**Assignment**
Report every line of the records below that contains the word "pour".

(Saved data entries)
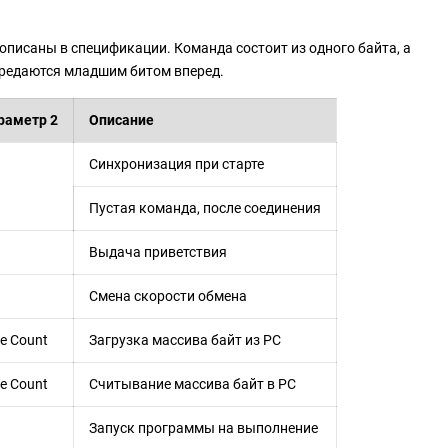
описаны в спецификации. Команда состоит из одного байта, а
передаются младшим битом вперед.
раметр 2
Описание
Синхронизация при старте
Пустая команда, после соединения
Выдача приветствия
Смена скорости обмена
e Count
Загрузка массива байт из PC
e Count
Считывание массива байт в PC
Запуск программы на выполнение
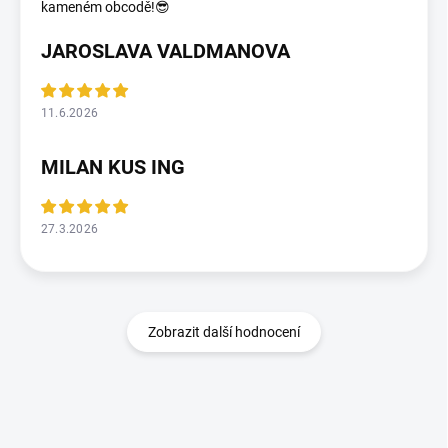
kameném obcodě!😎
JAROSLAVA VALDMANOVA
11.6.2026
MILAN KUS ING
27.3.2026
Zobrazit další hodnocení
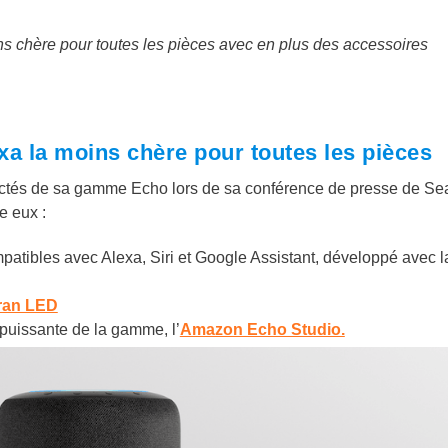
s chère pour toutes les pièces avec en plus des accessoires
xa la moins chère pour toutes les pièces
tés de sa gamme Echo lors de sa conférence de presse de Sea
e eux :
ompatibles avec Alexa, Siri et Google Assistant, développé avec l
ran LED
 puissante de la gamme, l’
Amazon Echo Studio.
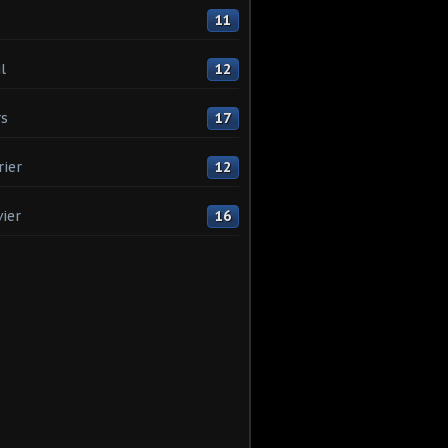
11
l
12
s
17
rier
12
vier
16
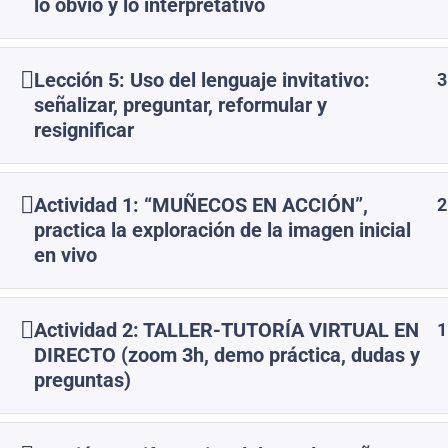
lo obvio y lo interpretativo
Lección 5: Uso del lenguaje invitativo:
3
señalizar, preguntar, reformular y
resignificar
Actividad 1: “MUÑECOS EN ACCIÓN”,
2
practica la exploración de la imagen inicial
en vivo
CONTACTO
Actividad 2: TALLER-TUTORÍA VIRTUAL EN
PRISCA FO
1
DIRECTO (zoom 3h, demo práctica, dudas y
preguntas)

---

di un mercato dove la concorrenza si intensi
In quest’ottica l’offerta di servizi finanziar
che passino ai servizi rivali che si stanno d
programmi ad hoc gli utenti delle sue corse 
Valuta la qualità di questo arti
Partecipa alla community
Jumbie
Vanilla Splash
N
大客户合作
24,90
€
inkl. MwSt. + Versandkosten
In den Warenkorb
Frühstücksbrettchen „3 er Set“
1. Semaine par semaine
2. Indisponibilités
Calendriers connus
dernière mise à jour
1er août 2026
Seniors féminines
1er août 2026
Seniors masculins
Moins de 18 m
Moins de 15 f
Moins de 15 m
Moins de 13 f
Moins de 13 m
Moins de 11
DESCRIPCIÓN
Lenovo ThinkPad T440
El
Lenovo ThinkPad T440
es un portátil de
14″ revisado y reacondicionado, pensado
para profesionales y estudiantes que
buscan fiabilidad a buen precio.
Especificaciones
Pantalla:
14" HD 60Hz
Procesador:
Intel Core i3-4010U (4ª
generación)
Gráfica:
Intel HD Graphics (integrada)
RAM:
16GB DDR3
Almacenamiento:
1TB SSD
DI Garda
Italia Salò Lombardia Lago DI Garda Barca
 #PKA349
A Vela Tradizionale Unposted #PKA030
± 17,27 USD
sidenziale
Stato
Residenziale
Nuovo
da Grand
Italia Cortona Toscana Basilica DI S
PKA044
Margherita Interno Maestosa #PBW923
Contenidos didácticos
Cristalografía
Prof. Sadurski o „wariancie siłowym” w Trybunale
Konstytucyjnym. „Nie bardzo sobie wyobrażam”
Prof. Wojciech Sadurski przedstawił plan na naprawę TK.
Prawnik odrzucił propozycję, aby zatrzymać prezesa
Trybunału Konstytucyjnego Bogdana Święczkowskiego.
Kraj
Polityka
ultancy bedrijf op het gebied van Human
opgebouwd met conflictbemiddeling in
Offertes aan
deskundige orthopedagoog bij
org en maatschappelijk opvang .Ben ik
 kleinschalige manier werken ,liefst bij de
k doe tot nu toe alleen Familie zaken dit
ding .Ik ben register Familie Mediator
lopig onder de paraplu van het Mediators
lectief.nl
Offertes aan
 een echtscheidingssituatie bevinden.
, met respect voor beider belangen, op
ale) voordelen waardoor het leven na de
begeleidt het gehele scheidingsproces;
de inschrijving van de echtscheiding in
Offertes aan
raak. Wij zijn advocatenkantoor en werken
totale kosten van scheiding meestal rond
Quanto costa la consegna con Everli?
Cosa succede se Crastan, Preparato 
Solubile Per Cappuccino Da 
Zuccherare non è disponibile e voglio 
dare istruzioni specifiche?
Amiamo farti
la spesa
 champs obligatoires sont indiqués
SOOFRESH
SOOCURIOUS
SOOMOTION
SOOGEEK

---

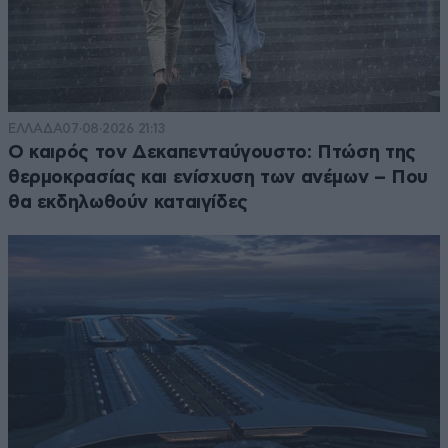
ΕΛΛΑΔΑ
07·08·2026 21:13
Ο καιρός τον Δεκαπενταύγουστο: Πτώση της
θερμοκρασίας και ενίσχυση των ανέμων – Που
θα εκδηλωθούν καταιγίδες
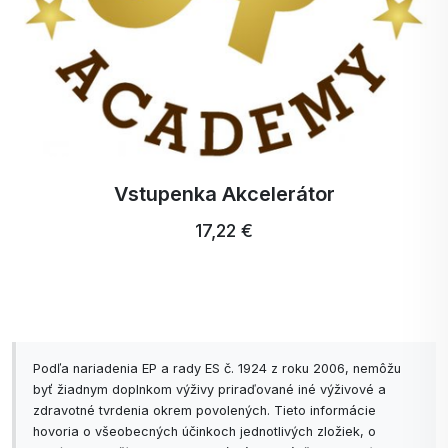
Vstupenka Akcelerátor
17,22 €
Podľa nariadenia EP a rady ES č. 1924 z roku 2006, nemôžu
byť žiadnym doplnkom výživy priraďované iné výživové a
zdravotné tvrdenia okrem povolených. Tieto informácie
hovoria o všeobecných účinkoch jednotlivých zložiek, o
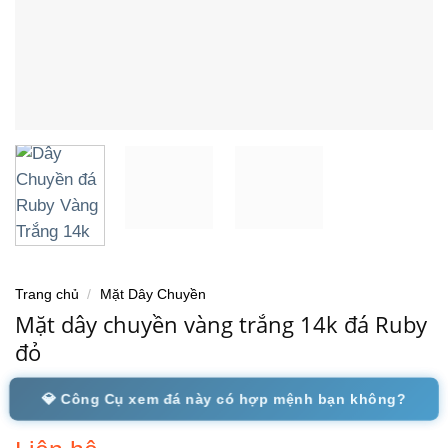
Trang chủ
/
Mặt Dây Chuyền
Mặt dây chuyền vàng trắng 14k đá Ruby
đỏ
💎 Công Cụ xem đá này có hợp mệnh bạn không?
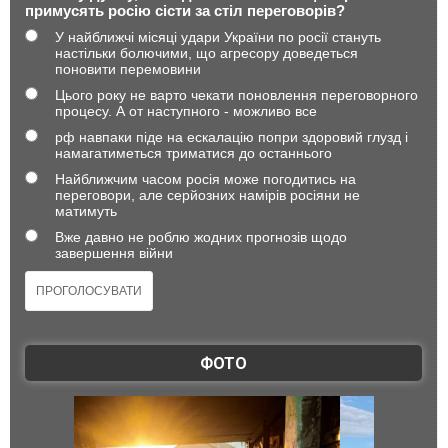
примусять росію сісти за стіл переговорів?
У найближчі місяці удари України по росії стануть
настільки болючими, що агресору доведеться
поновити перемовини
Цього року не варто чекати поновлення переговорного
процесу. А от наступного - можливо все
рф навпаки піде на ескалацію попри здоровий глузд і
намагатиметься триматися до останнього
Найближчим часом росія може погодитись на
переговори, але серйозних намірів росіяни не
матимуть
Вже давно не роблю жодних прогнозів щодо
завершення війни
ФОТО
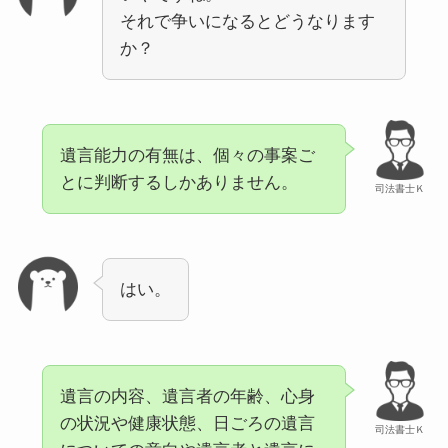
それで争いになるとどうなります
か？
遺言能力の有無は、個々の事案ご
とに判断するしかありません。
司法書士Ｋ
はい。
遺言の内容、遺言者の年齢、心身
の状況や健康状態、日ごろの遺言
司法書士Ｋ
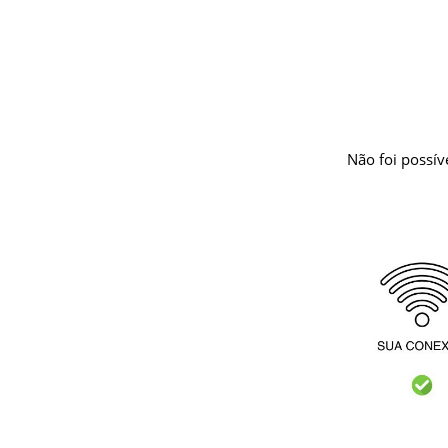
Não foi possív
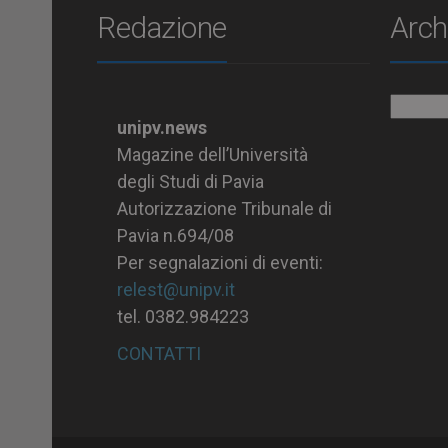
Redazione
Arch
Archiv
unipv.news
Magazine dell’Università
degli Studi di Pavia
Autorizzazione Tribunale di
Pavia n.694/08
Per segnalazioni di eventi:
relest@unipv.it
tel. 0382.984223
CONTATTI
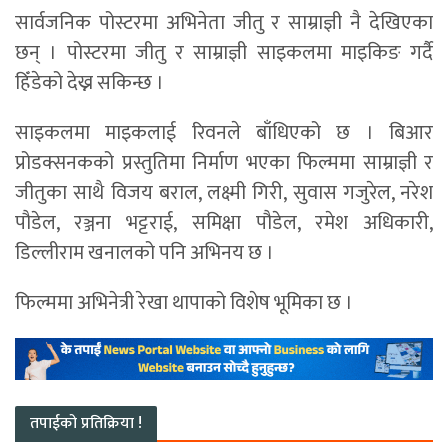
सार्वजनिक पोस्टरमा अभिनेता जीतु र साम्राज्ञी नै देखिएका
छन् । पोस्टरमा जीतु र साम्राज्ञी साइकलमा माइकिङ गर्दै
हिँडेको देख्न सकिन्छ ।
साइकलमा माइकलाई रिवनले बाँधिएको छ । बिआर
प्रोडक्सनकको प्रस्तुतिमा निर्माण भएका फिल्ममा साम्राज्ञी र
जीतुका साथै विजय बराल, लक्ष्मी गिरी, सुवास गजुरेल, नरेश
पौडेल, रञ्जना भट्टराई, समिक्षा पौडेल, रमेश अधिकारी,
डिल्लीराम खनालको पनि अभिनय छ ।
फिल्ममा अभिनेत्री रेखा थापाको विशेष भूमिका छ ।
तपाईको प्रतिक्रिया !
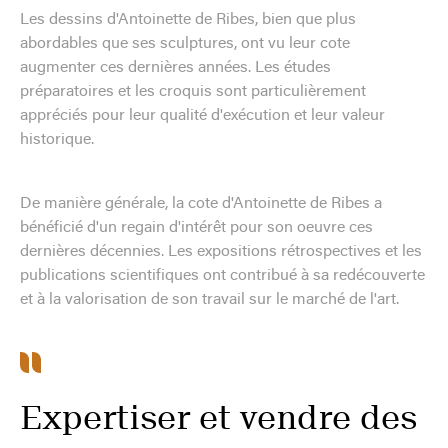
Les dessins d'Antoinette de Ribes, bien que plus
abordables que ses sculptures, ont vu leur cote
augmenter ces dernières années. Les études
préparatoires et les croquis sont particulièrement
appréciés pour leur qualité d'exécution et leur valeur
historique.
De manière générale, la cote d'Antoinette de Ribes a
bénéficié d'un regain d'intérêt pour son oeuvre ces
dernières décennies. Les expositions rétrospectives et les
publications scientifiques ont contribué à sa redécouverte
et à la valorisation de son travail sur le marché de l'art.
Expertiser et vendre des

**Exercise answer**
s chère pour toutes les pièces avec en plus des accessoires
xa la moins chère pour toutes les pièces
appréciés pour leur qualité d'exécution et leur valeur
bénéficié d'un regain d'intérêt pour son oeuvre ces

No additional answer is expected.